Monday, August 2, 2010

JTC plans medtech park, new industrial complex

It's also enhancing cluster knowledge, says chief executive

(SINGAPORE) With a long list of new and ongoing projects to look after, JTC Corporation's chief executive officer Manohar Khiatani hardly has time for hobbies.

He would like to pick up golf, but new projects such as a proposed medical technology park and a new complex for the surface finishing sector are keeping him busy.

Mr Khiatani, 50, took over the helm at JTC last October. Prior to that, he was deputy managing director at the Economic Development Board (EDB) where he had spent over 10 years in various other positions including director (Europe) and director (logistics and transport engineering).

Barely a year into his new job, Mr Khiatani is already rolling out new projects. The proposed medical technology (medtech) park is one of his more immediate tasks.

The park will be located on a 7.4 hectare site in the Tukang area and will offer 185,000 square metres of space when it is ready.

JTC plans to develop the park in stages, with the first phase expected to yield 75,000 sq m of space when it is completed by late 2013.

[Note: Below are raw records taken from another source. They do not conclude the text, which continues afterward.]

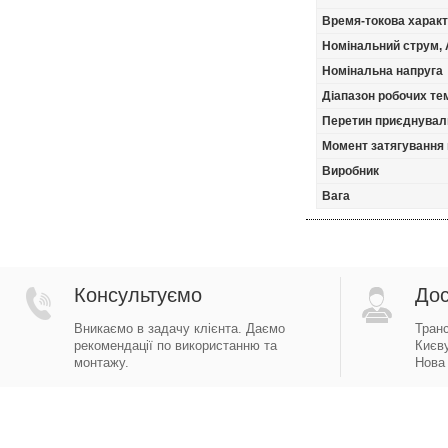
Время-токова харак
Номінальний струм, 
Номінальна напруга
Діапазон робочих тем
Перетин приєднуваль
Момент затягування 
Виробник
Вага
Консультуємо
Дос
Вникаємо в задачу клієнта. Даємо
Тран
рекомендації по використанню та
Києву
монтажу.
Нова 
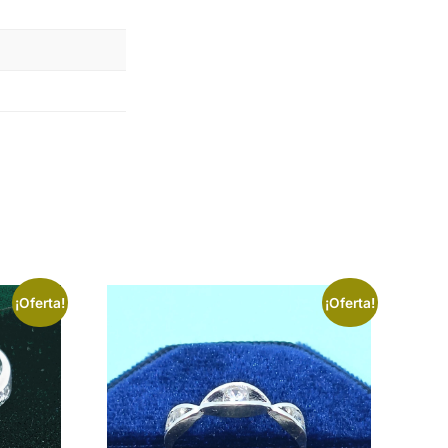
¡Oferta!
¡Oferta!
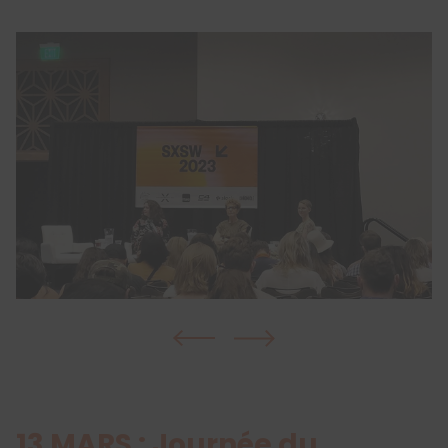
13 MARS : Journée du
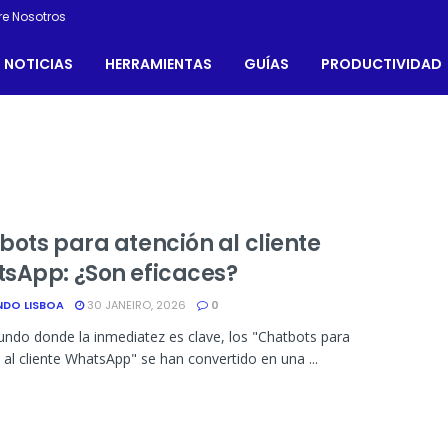
re Nosotros
NOTICIAS
HERRAMIENTAS
GUÍAS
PRODUCTIVIDAD
bots para atención al cliente
sApp: ¿Son eficaces?
NDO LISBOA
30 JANEIRO, 2026
0
ndo donde la inmediatez es clave, los "Chatbots para
 al cliente WhatsApp" se han convertido en una ...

The park will provide basic space which medtech companies can retrofit for their specialised needs. There will also be facilities which firms can share so that starting up can be cheaper and faster. JTC's plan is to create synergy by housing equipment manufacturers, suppliers and other supporting firms together.

A second key project, one which is still being conceptualised, is a complex for companies involved in surface finishing.

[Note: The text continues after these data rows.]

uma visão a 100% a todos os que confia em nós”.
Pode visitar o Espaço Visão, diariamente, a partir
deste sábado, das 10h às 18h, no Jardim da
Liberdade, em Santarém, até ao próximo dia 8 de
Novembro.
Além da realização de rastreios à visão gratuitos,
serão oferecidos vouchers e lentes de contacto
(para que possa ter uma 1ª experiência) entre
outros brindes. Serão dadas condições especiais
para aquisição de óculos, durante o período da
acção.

These firms use electroplating and other processes to make metal products more durable, and they service the automobile, electronics, telecommunications and many other industries.

As with the medtech park, the complex will have common facilities for tenants. They will be able to share the treatment of industrial waste water, the recycling of treated water and other services. JTC intends to minimise the complex's water usage and carbon footprint.

More projects could be in the pipeline. 'We want to enhance our innovation capacity, particularly in areas such as land intensification and optimisation, energy efficiency and built environment sustainability,' Mr Khiatani says.

But it is not just concrete projects that Mr Khiatani is focused on. He also wants JTC to deepen relationships with industries so that it can build the right facilities for them.

'JTC has to be more than just a landlord,' he says. 'We want to better understand the needs of our customers, the industries they operate in, and work together with them to develop innovative infrastructure solutions.'

JTC restructured its organisation last year to try to achieve this. Business units had been grouped according to property types but they now serve key sectors such as electronics, media, bio-medicals and clean technology.

'We are now developing a deeper understanding of strategic industry clusters,' Mr Khiatani shares. 'With this cluster knowledge, our officers are now able to engage our customers more deeply and holistically. Certainly more so than a normal landlord,' he says.